L'un des points forts de l'attaque aérienne des Alouettes réside dans sa diversité. Des 25 joueurs dans la ligue ayant accumulé au moins 200 verges de gains par la passe en 2008, cinq évoluent avec les Alouettes. Aucune autre formation du circuit n'en compte autant.

«La présence de Avon Cobourne dans le champ arrière apporte beaucoup à la qualité de notre jeu de passes, soutient Calvillo. Avec sa rapidité, il détient un avantage marqué lorsqu'il est confronté à un secondeur. Mais c'est un fait que nous avons beaucoup de joueurs de qualité à l'attaque et tant que je serai capable de bien lire les défensives adverses, les Cahoon, Watkins et compagnie seront capables de se détacher de leurs couvreurs.»

Une bougie sur deux jambes

Pendant que Anthony Calvillo est le chef d'orchestre de l'offensive montréalaise, Jesse Lumsden représente le moteur de l'attaque des Tiger-Cats. Et possiblement l'unique bougie d'allumage d'une formation qui ne compte encore aucun touché par la voie des airs en 2008.

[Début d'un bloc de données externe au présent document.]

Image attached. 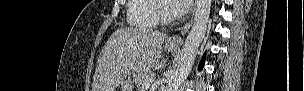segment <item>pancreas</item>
<instances>
[{
    "label": "pancreas",
    "instance_id": "cf45deb5",
    "mask_svg": "<svg viewBox=\"0 0 304 91\" xmlns=\"http://www.w3.org/2000/svg\"><path fill=\"white\" fill-rule=\"evenodd\" d=\"M154 76V72L151 71L141 72L134 78V82L139 90H144L145 84H150Z\"/></svg>",
    "mask_w": 304,
    "mask_h": 91
}]
</instances>
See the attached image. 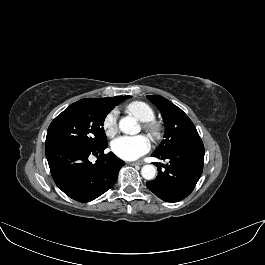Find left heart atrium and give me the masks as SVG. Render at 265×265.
<instances>
[{"instance_id":"obj_1","label":"left heart atrium","mask_w":265,"mask_h":265,"mask_svg":"<svg viewBox=\"0 0 265 265\" xmlns=\"http://www.w3.org/2000/svg\"><path fill=\"white\" fill-rule=\"evenodd\" d=\"M112 151L125 160H135L147 153L150 142L146 136H121L112 142Z\"/></svg>"}]
</instances>
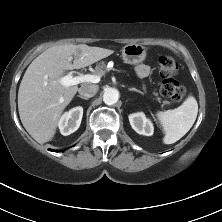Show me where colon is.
Masks as SVG:
<instances>
[{"instance_id":"colon-1","label":"colon","mask_w":222,"mask_h":222,"mask_svg":"<svg viewBox=\"0 0 222 222\" xmlns=\"http://www.w3.org/2000/svg\"><path fill=\"white\" fill-rule=\"evenodd\" d=\"M158 68L163 76L161 94L174 102L182 101L185 97V88L173 78L179 71L178 62L171 56L161 55L158 58Z\"/></svg>"}]
</instances>
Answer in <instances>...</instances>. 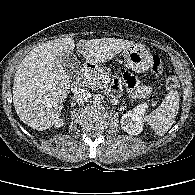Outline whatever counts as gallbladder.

Lumsden, qui fêtera son 26e anniversaire de naissance dimanche, se classe deuxième dans la LCF avec des gains de 416 verges, 77 de moins que Wes Cates, des Roughriders de la Saskatchewan, qui a toutefois joué un match de plus que le demi canadien.

Lumsden peut cependant se targuer de posséder la meilleure moyenne de verges par course (7,2) et sa performance de 189 verges au sol le 3 juillet contre les Argonauts de Toronto est encore inégalée dans la Ligue canadienne cette saison.

Grâce à Lumsden, les Tiger-Cats se présenteront au stade Percival-Molson avec la meilleure attaque terrestre de la ligue, en vertu d'une récolte de 844 verges, alors qu'aucune autre équipe du circuit n'a accumulé 700 verges au sol.

Or, demain soir à Montréal, Lumsden aura l'occasion d'améliorer ses statistiques face à l'unité défensive ayant concédé le plus de verges par la course (6,6) dans la ligue. Paradoxalement, les Alouettes ont très bien fait face à Lumsden lors du match inaugural, au stade Ivor-Wynne, le limitant à 36 verges en neuf courses.

«Pour avoir du succès contre Lumsden, estime Tim Burke, le coordonnateur défensif des Alouettes, il faut réussir à le garder entre les bloqueurs. Il est important de concentrer le plus de joueurs à proximité de la ligne de mêlée sans sacrifier la protection contre la passe. S'il parvient à se dégager, Lumsden peut devenir très dangereux car il est très rapide. Et on a tendance à oublier qu'il est un excellent receveur de passes. Il possède de très bonnes mains.»